The journey began in the shopping district of Hamra, once the elegant meeting place of East and West, now as faded as the cosmopolitan ideal it represented. They drove past the shop where Rogers had bought birthday gifts for his wife, and past another shop where he had once bought, in a reckless moment, a string of pearls for Solange Jezzine. Both stores were now shuttered and closed.

They drove on past blocks of bombed-out buildings, a noman’s-land inhabited now only by snipers and Kurdish refugees, which signalled the approach of the Green Line. Rogers lit a cigarette. So did the driver.
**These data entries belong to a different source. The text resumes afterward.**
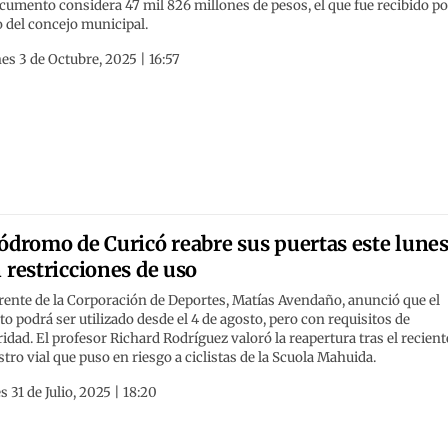
cumento considera 47 mil 826 millones de pesos, el que fue recibido po
 del concejo municipal.
es 3 de Octubre, 2025 | 16:57
ódromo de Curicó reabre sus puertas este lune
 restricciones de uso
rente de la Corporación de Deportes, Matías Avendaño, anunció que el
to podrá ser utilizado desde el 4 de agosto, pero con requisitos de
idad. El profesor Richard Rodríguez valoró la reapertura tras el recient
stro vial que puso en riesgo a ciclistas de la Scuola Mahuida.
s 31 de Julio, 2025 | 18:20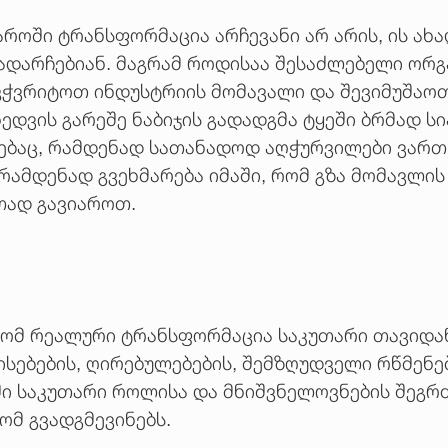
როში ტრანსფორმაცია არჩევანი არ არის, ის ახა
გადარჩებიან. მაგრამ როდისაა შესაძლებელი ორ
ნვჭვრიტოთ ინდუსტრიის მომავალი და შევიმუშაოთ
ედვის გარეშე ნაბიჯის გადადგმა ტყეში ბრმად ს
ებაც, რამდენად სათანადოდ აღჭურვილები ვართ; 
ი რამდენად გვეხმარება იმაში, რომ გზა მომავლი
თად გავიაროთ.
 რომ რეალური ტრანსფორმაცია საკუთარი თავიდან
ებების, ღირებულებების, შემზღუდველი რწმენებ
ი საკუთარი როლისა და მნიშვნელოვნების შეგრძნ
ომ გვადგმევინებს.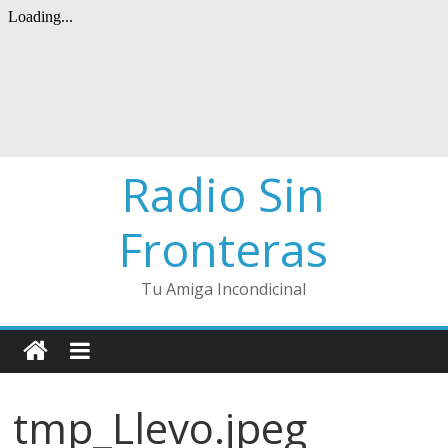
Radio Sin
Fronteras
Tu Amiga Incondicinal
tmp_Llevo.jpeg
In Lebanon, Rogers remembered, smoking was a kind of ritualized sacrament, administered several dozen times a day.

Rogers had crossed the Green Line before, but he still found it unsettling. Rogers hated snipers. They were a symbol of the sickness that had seized the country: bored teenagers, hiding behind sandbags on either side of the line, gobbling speed to stay awake, earning $100 a month plus a chance to swagger around town with automatic weapons, shooting at people without knowing who they were. The only consolation, Rogers thought, was that their aim wasn’t very good. In that regard they were Lebanese. Better at the show of things than at the substance.